A new hazard identification methodology can identify creeping changes, potentially averting catastrophic consequences
ON the morning of 2 September 2006, RAF Nimrod XV230, crewed by 14 service personnel, was performing routine aerial reconnaissance over Afghanistan’s Helmand province to support ground-based NATO and Afghani troops. At 11:11, approximately 90 seconds after completion of air-to-air refuelling, smoke and flames were observed emerging from the engines on the right-hand side of the aircraft. At 11:17 Nimrod XV230 exploded.
This tragic incident, and many others – including the explosion at BP’s Texas City oil refinery, the King’s Cross Underground fire; and the loss of the space shuttle Columbia – may be partly or wholly attributable to a phenomenon known as “creeping change”.
Creeping change has only recently been recognised as a significant contributor to major incidents. It is the accumulation of small changes which often go unnoticed, but which over time can ultimately add up to a significant change. Due to their gradual nature, hazard identification or risk assessment studies are often not performed.

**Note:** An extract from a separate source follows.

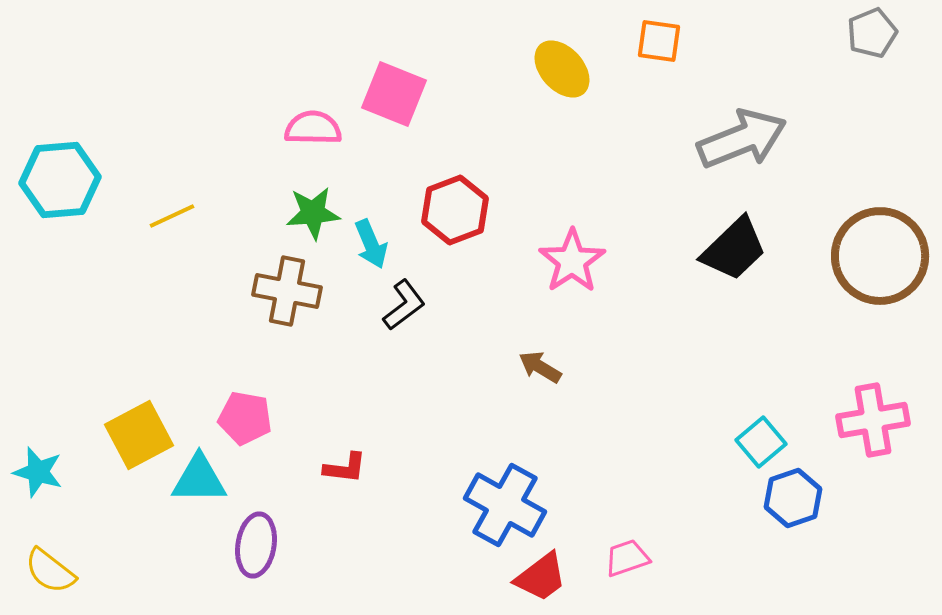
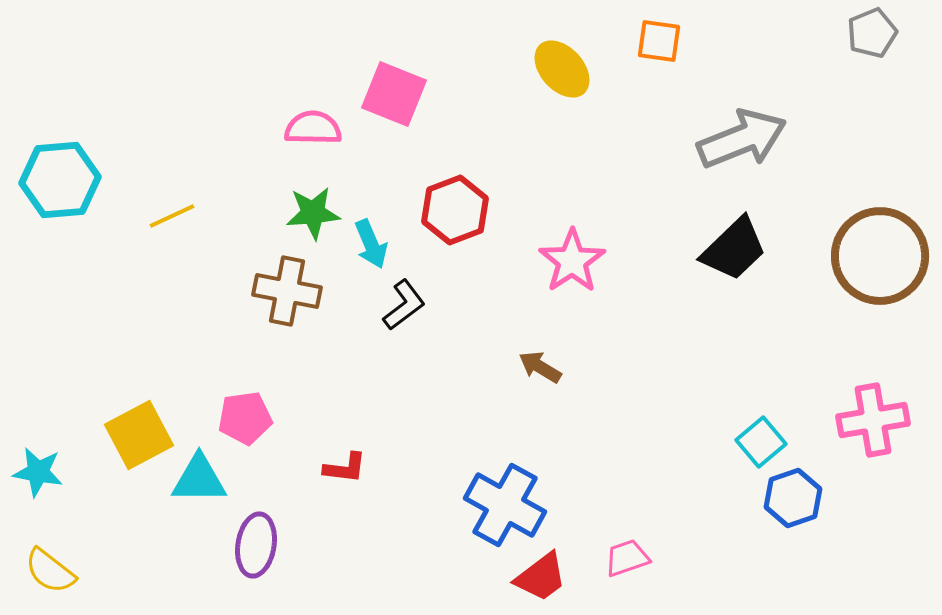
pink pentagon: rotated 18 degrees counterclockwise
cyan star: rotated 6 degrees counterclockwise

The fate of the RAF Nimrod clearly illustrates how a series of tiny, individual changes that are either ignored or become accepted as ‘the norm’ over time can lead to devastating consequences. Historically, small fuel leaks on larger and older aircraft were viewed as inevitable and such aircraft are designed to be ‘leak tolerant’, even though it is impossible to control all ignition sources. However, between 1983 and 2006 there was a four-fold increase in the number of fuel leaks on Nimrod XV230. This increase happened gradually over 23 years, with each
individual leak viewed as a separate incident that, in itself, wasn’t considered safety critical. Ultimately, the accumulation of fuel leaks that had previously gone unnoticed resulted in the ignition of a fire that could not be controlled, and subsequent catastrophic explosion.